Although satisfiability (SAT) and constraint programming (CP) problems can intuitively be seen as somewhat close to each other, the truth is that both types of problems are approached in rather different ways by completely different scientific communities. SAT is a very well-known problem for the computer science community, and “constraint satisfaction is a simple but powerful idea” [1], which generalizes many of the concepts present in SAT.
The paper is arranged in well-differentiated sections, each divided into self-contained subsections that discuss different topics for both SAT and CP. In other words, the paper is not arranged as a joint discussion of the differences and similarities of similar techniques for both fields, but as a separate collection of algorithms. Although consideration of the similarities and differences between SAT and CP appear throughout the paper, it is not until the end that the authors intentionally meditate on this issue.
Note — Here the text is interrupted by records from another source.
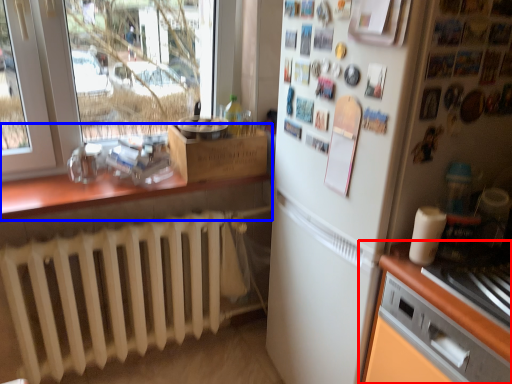 Question: Which point is further to the camera, cabinetry (highlighted by a red box) or countertop (highlighted by a blue box)?

Choices:
 (A) cabinetry
 (B) countertop

Answer: (B) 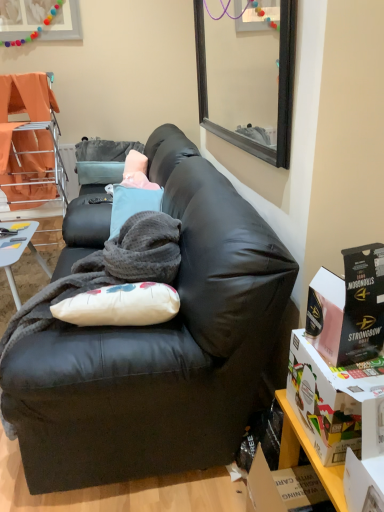 Describe the element at coordinates (18, 251) in the screenshot. I see `light blue plastic desk at lower left` at that location.

What is the approximate width of orange fabric chair at left?

The width of orange fabric chair at left is 23.11 inches.

Image resolution: width=384 pixels, height=512 pixels. Find the location of `matte cardboard box at lower right, arranged as the first box when ordered from the bottom`. matte cardboard box at lower right, arranged as the first box when ordered from the bottom is located at coordinates (336, 402).

Describe the element at coordinates (348, 307) in the screenshot. I see `matte black box at right, marked as the 1th box in a top-to-bottom arrangement` at that location.

Identify the location of matte black box at right, which is the second box from bottom to top. (348, 307).

Identify the location of light blue plastic desk at lower left. The image size is (384, 512). (18, 251).

Based on their sizes in the image, would you say wooden shelf at lower right is bigger or smaller than soft gray blanket at center?

wooden shelf at lower right is smaller than soft gray blanket at center.

Would you consider wooden shelf at lower right to be distant from soft gray blanket at center?

wooden shelf at lower right is near soft gray blanket at center, not far away.

Which is closer to the camera, (x=330, y=470) or (x=107, y=244)?

The point (x=330, y=470) is closer.

Is wooden shelf at lower right not inside soft gray blanket at center?

wooden shelf at lower right is positioned outside soft gray blanket at center.

Could you measure the distance between soft gray blanket at center and matte black box at right, which is the second box from bottom to top?

A distance of 26.22 inches exists between soft gray blanket at center and matte black box at right, which is the second box from bottom to top.

From the image's perspective, which is below, soft gray blanket at center or matte black box at right, marked as the 1th box in a top-to-bottom arrangement?

soft gray blanket at center, from the image's perspective.

Considering the sizes of objects soft gray blanket at center and matte black box at right, which is the second box from bottom to top, in the image provided, who is shorter, soft gray blanket at center or matte black box at right, which is the second box from bottom to top,?

With less height is matte black box at right, which is the second box from bottom to top.

Considering the sizes of soft gray blanket at center and matte black box at right, which is the second box from bottom to top, in the image, is soft gray blanket at center wider or thinner than matte black box at right, which is the second box from bottom to top,?

soft gray blanket at center is wider than matte black box at right, which is the second box from bottom to top.

At what (x,y) coordinates should I click in order to perform the action: click on table below the matte cardboard box at lower right, positioned as the 2th box in top-to-bottom order (from the image's perspective). Please return your answer as a coordinate pair (x, y). The width and height of the screenshot is (384, 512). Looking at the image, I should click on (308, 454).

From the image's perspective, between matte cardboard box at lower right, arranged as the first box when ordered from the bottom, and wooden shelf at lower right, who is located below?

wooden shelf at lower right is shown below in the image.

Is the surface of matte cardboard box at lower right, positioned as the 2th box in top-to-bottom order, in direct contact with wooden shelf at lower right?

No, matte cardboard box at lower right, positioned as the 2th box in top-to-bottom order, is not making contact with wooden shelf at lower right.

In terms of height, does matte cardboard box at lower right, arranged as the first box when ordered from the bottom, look taller or shorter compared to wooden shelf at lower right?

In the image, matte cardboard box at lower right, arranged as the first box when ordered from the bottom, appears to be shorter than wooden shelf at lower right.

Does matte black box at right, marked as the 1th box in a top-to-bottom arrangement, turn towards matte black couch at center?

No, matte black box at right, marked as the 1th box in a top-to-bottom arrangement, is not facing towards matte black couch at center.

Is matte black box at right, marked as the 1th box in a top-to-bottom arrangement, directly adjacent to matte black couch at center?

There is a gap between matte black box at right, marked as the 1th box in a top-to-bottom arrangement, and matte black couch at center.

Considering the relative sizes of matte black box at right, marked as the 1th box in a top-to-bottom arrangement, and matte black couch at center in the image provided, is matte black box at right, marked as the 1th box in a top-to-bottom arrangement, thinner than matte black couch at center?

Yes.

In the scene shown: Based on their positions, is matte black box at right, which is the second box from bottom to top, located to the left or right of matte black couch at center?

matte black box at right, which is the second box from bottom to top, is positioned on matte black couch at center's right side.

How many degrees apart are the facing directions of light blue plastic desk at lower left and orange fabric chair at left?

3.09 degrees.

Does light blue plastic desk at lower left have a smaller size compared to orange fabric chair at left?

Correct, light blue plastic desk at lower left occupies less space than orange fabric chair at left.

From the picture: Is orange fabric chair at left at the back of light blue plastic desk at lower left?

No.

How distant is light blue plastic desk at lower left from orange fabric chair at left?

light blue plastic desk at lower left and orange fabric chair at left are 31.61 inches apart from each other.

Find the location of a particular element. This screenshot has height=512, width=384. blanket on the left of wooden shelf at lower right is located at coordinates (106, 271).

Considering the positions of objects soft gray blanket at center and wooden shelf at lower right in the image provided, who is more to the left, soft gray blanket at center or wooden shelf at lower right?

soft gray blanket at center.

Would you consider soft gray blanket at center to be distant from wooden shelf at lower right?

soft gray blanket at center is near wooden shelf at lower right, not far away.

From the picture: In the image, is soft gray blanket at center positioned in front of or behind wooden shelf at lower right?

soft gray blanket at center is positioned farther from the viewer than wooden shelf at lower right.

Is there a large distance between wooden shelf at lower right and matte black box at right, which is the second box from bottom to top?

wooden shelf at lower right is near matte black box at right, which is the second box from bottom to top, not far away.

Is wooden shelf at lower right located outside matte black box at right, marked as the 1th box in a top-to-bottom arrangement?

wooden shelf at lower right is positioned outside matte black box at right, marked as the 1th box in a top-to-bottom arrangement.

Based on their positions, is wooden shelf at lower right located to the left or right of matte black box at right, which is the second box from bottom to top?

wooden shelf at lower right is to the left of matte black box at right, which is the second box from bottom to top.

From their relative heights in the image, would you say wooden shelf at lower right is taller or shorter than matte black box at right, marked as the 1th box in a top-to-bottom arrangement?

In the image, wooden shelf at lower right appears to be taller than matte black box at right, marked as the 1th box in a top-to-bottom arrangement.

Locate an element on the screen. blanket behind the wooden shelf at lower right is located at coordinates (106, 271).

At what (x,y) coordinates should I click in order to perform the action: click on box located above the soft gray blanket at center (from the image's perspective). Please return your answer as a coordinate pair (x, y). This screenshot has height=512, width=384. Looking at the image, I should click on (348, 307).

Which object lies nearer to the anchor point wooden shelf at lower right, matte black box at right, marked as the 1th box in a top-to-bottom arrangement, or orange fabric chair at left?

matte black box at right, marked as the 1th box in a top-to-bottom arrangement, is closer to wooden shelf at lower right.

Looking at the image, which one is located further to matte black box at right, marked as the 1th box in a top-to-bottom arrangement, matte black couch at center or light blue plastic desk at lower left?

light blue plastic desk at lower left is positioned further to the anchor matte black box at right, marked as the 1th box in a top-to-bottom arrangement.

Estimate the real-world distances between objects in this image. Which object is closer to orange fabric chair at left, soft gray blanket at center or light blue plastic desk at lower left?

light blue plastic desk at lower left is positioned closer to the anchor orange fabric chair at left.

Estimate the real-world distances between objects in this image. Which object is closer to wooden shelf at lower right, matte black box at right, which is the second box from bottom to top, or matte black couch at center?

Based on the image, matte black box at right, which is the second box from bottom to top, appears to be nearer to wooden shelf at lower right.

Looking at the image, which one is located further to soft gray blanket at center, matte cardboard box at lower right, arranged as the first box when ordered from the bottom, or matte black box at right, which is the second box from bottom to top?

matte black box at right, which is the second box from bottom to top, is positioned further to the anchor soft gray blanket at center.

In the scene shown: Considering their positions, is matte cardboard box at lower right, arranged as the first box when ordered from the bottom, positioned further to wooden shelf at lower right than soft gray blanket at center?

Based on the image, soft gray blanket at center appears to be further to wooden shelf at lower right.

When comparing their distances from soft gray blanket at center, does matte cardboard box at lower right, positioned as the 2th box in top-to-bottom order, or matte black couch at center seem further?

Based on the image, matte cardboard box at lower right, positioned as the 2th box in top-to-bottom order, appears to be further to soft gray blanket at center.

When comparing their distances from soft gray blanket at center, does wooden shelf at lower right or matte cardboard box at lower right, arranged as the first box when ordered from the bottom, seem closer?

matte cardboard box at lower right, arranged as the first box when ordered from the bottom, is positioned closer to the anchor soft gray blanket at center.

Image resolution: width=384 pixels, height=512 pixels. What are the coordinates of `blanket between matte black couch at center and wooden shelf at lower right in the vertical direction` in the screenshot? It's located at (x=106, y=271).

Identify the location of desk between soft gray blanket at center and orange fabric chair at left in the front-back direction. (18, 251).

Locate an element on the screen. The image size is (384, 512). blanket between light blue plastic desk at lower left and wooden shelf at lower right from left to right is located at coordinates (106, 271).

The width and height of the screenshot is (384, 512). I want to click on table located between soft gray blanket at center and matte black box at right, which is the second box from bottom to top, in the left-right direction, so click(x=308, y=454). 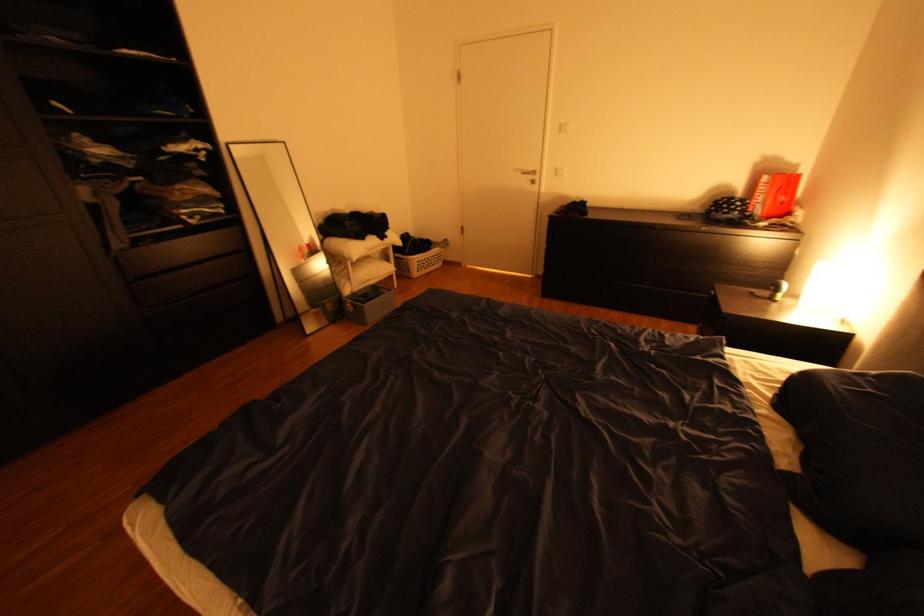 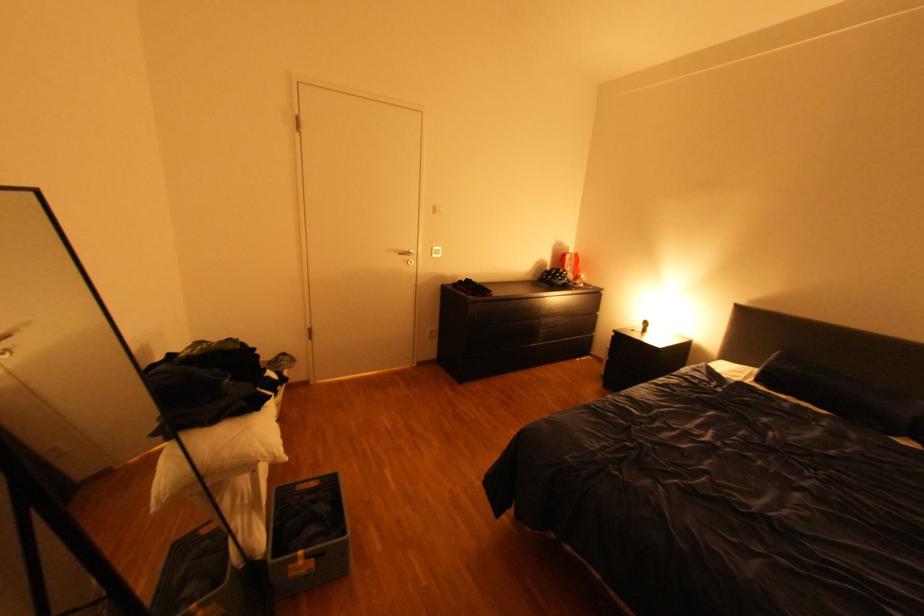 In the second image, find the point that corresponds to the point at 391,290 in the first image.

(310, 488) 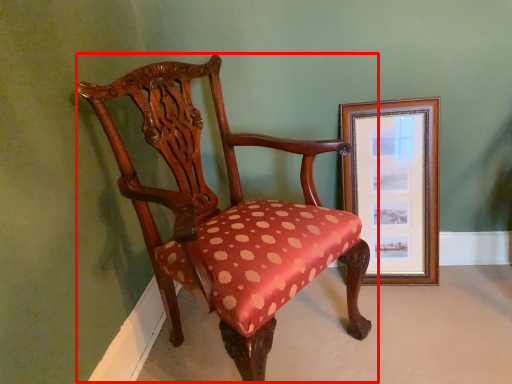 Question: Where is chair (annotated by the red box) located in relation to picture frame in the image?

Choices:
 (A) left
 (B) right

Answer: (A) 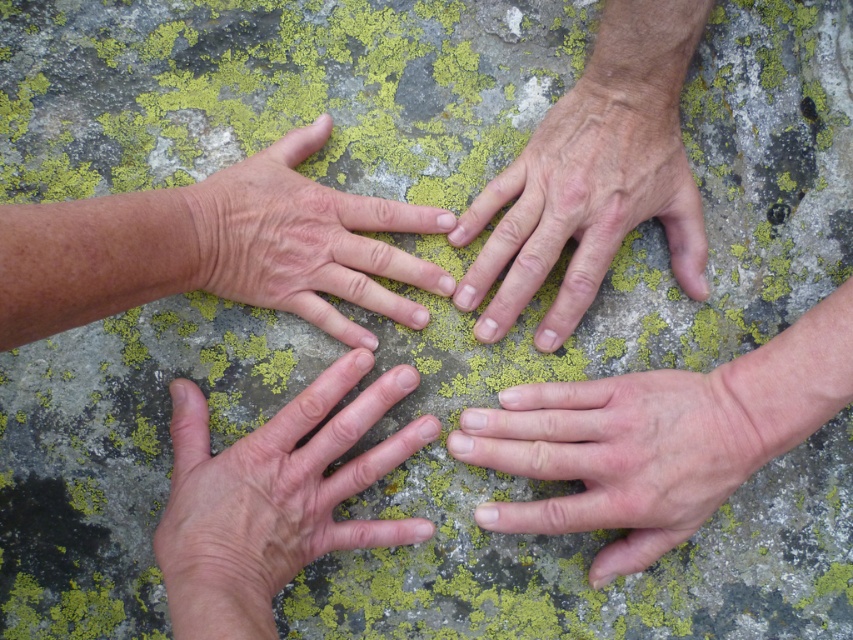 Between dry skin hand at lower left and dry skin hand at center, which one appears on the right side from the viewer's perspective?

dry skin hand at center

Is point (331, 522) positioned before point (276, 179)?

That is True.

Between point (206, 634) and point (412, 282), which one is positioned behind?

Positioned behind is point (412, 282).

In order to click on dry skin hand at lower left in this screenshot , I will do `click(274, 497)`.

Can you confirm if pale skin hand at lower right is positioned to the left of dry skin hand at upper center?

No, pale skin hand at lower right is not to the left of dry skin hand at upper center.

Does pale skin hand at lower right appear under dry skin hand at upper center?

Yes.

Does point (515, 394) lie in front of point (531, 195)?

Yes, point (515, 394) is closer to viewer.

I want to click on pale skin hand at lower right, so click(x=622, y=454).

Measure the distance from dry skin hand at lower left to pale skin hand at lower right.

They are 6.79 inches apart.

Does dry skin hand at lower left appear on the left side of pale skin hand at lower right?

Yes, dry skin hand at lower left is to the left of pale skin hand at lower right.

Where is `dry skin hand at lower left`? dry skin hand at lower left is located at coordinates (274, 497). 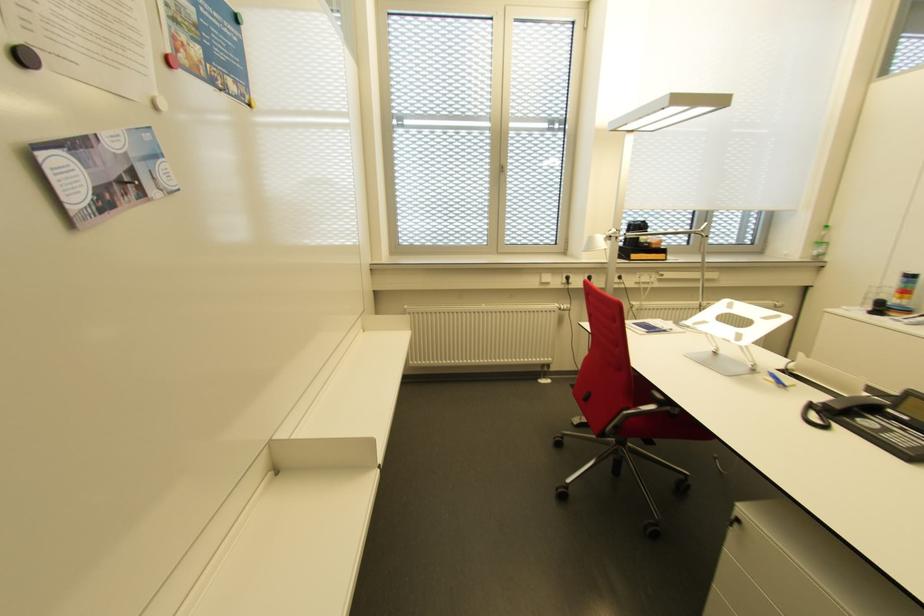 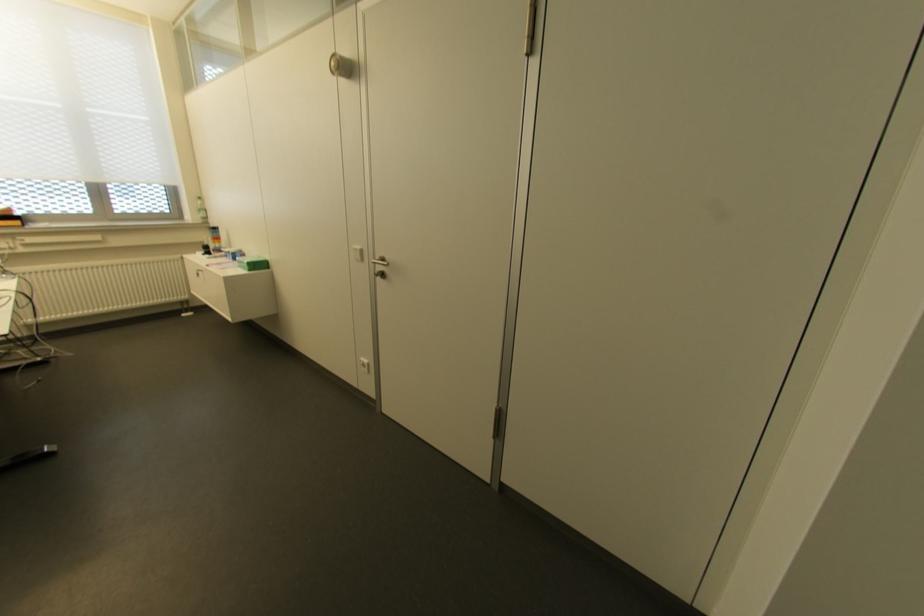 Find the pixel in the second image that matches [820,254] in the first image.

(204, 217) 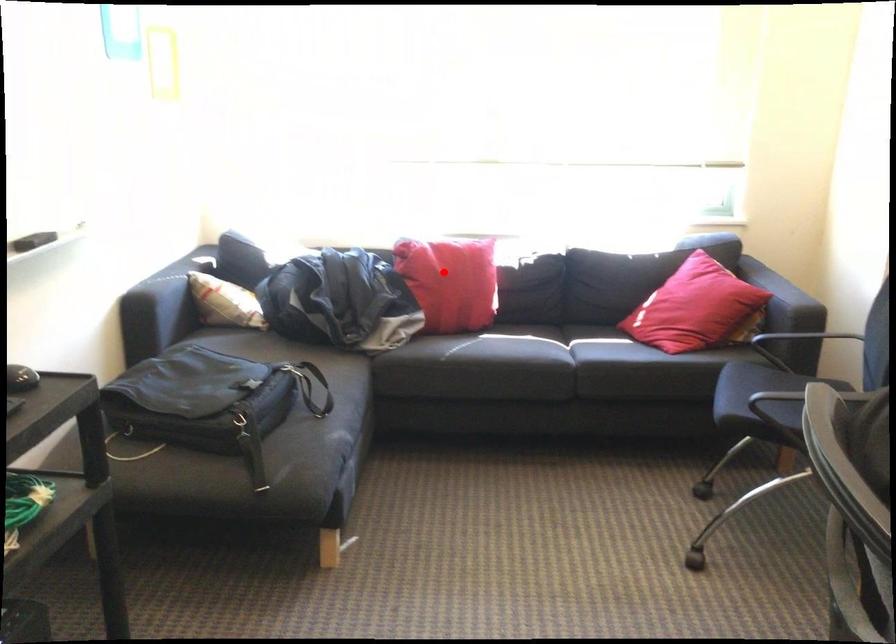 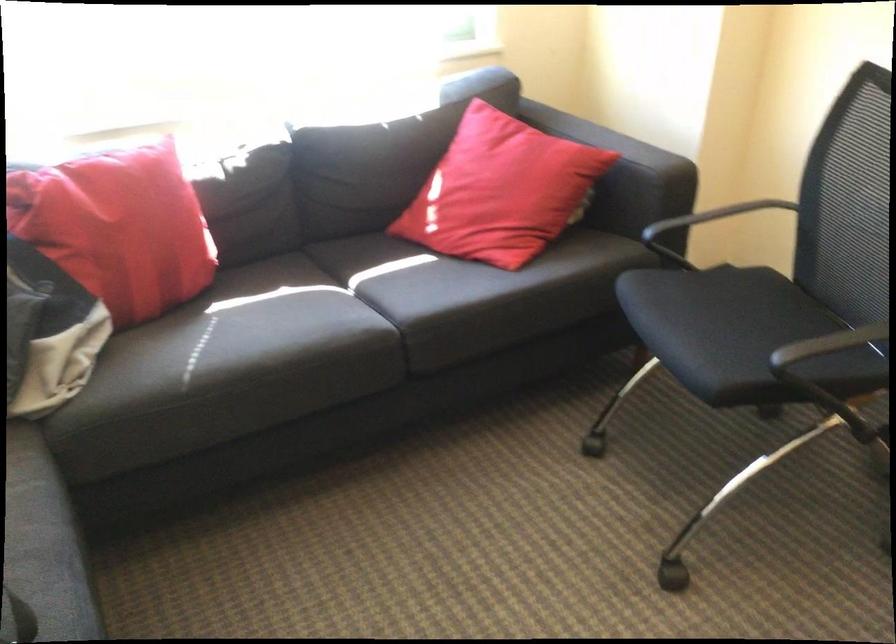 Locate, in the second image, the point that corresponds to the highlighted location in the first image.

(117, 228) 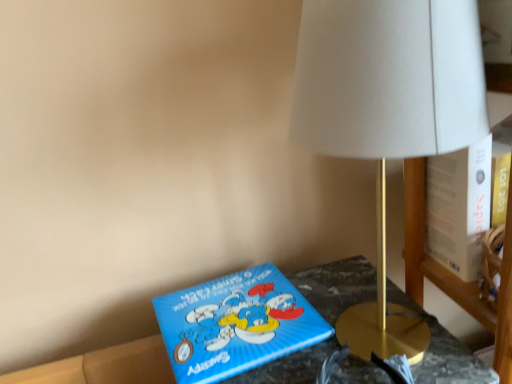 You are a GUI agent. You are given a task and a screenshot of the screen. Output one action in this format:
    pyautogui.click(x=<x>, y=<y>)
    Task: Click on the free spot above blue matte puzzle box at lower center (from a real-world perspective)
    The height and width of the screenshot is (384, 512).
    Given the screenshot: What is the action you would take?
    pyautogui.click(x=231, y=313) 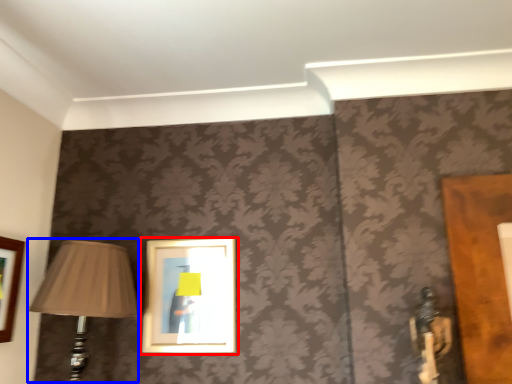 Question: Which object appears farthest to the camera in this image, picture frame (highlighted by a red box) or lamp (highlighted by a blue box)?

Choices:
 (A) picture frame
 (B) lamp

Answer: (A) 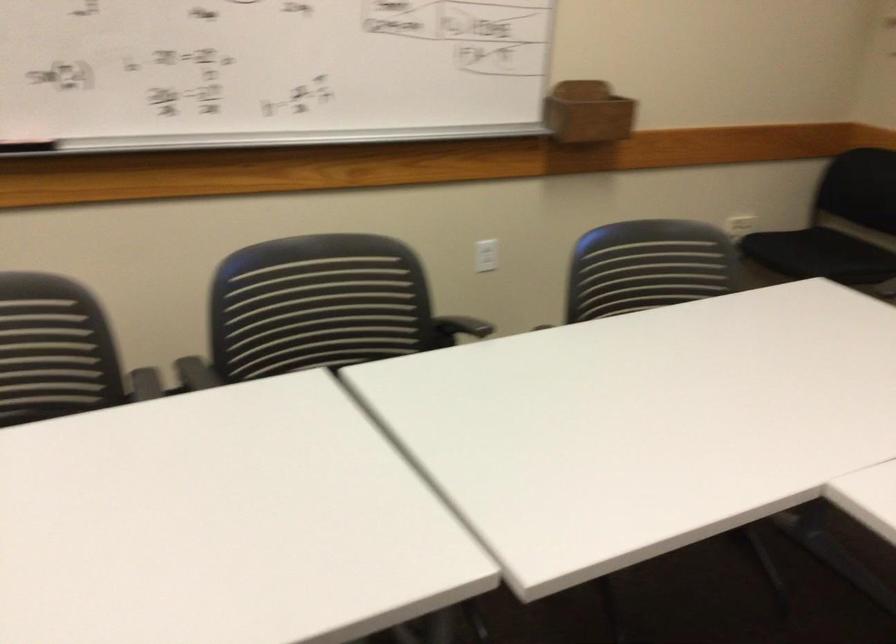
After sketchily defining both types of problems and dealing with various representation issues, the paper immediately starts with the description of various algorithms in section 4. Up to this point, almost every reader should have no problem understanding the main ideas. Sections 5 and 6 are devoted to more technical questions, and some descriptions become more obscure and difficult to understand (for example, supports are repeatedly mentioned on pages 26 and 27, but the term is never defined). Section 7 on backtracking, on the other hand, is very clear; even those familiar with the subject are advised to read it. The paper ends with other considerations regarding optimization and parallel/distributed architectures. All in all, this paper is a major step toward unifying our understanding of both SAT and CP.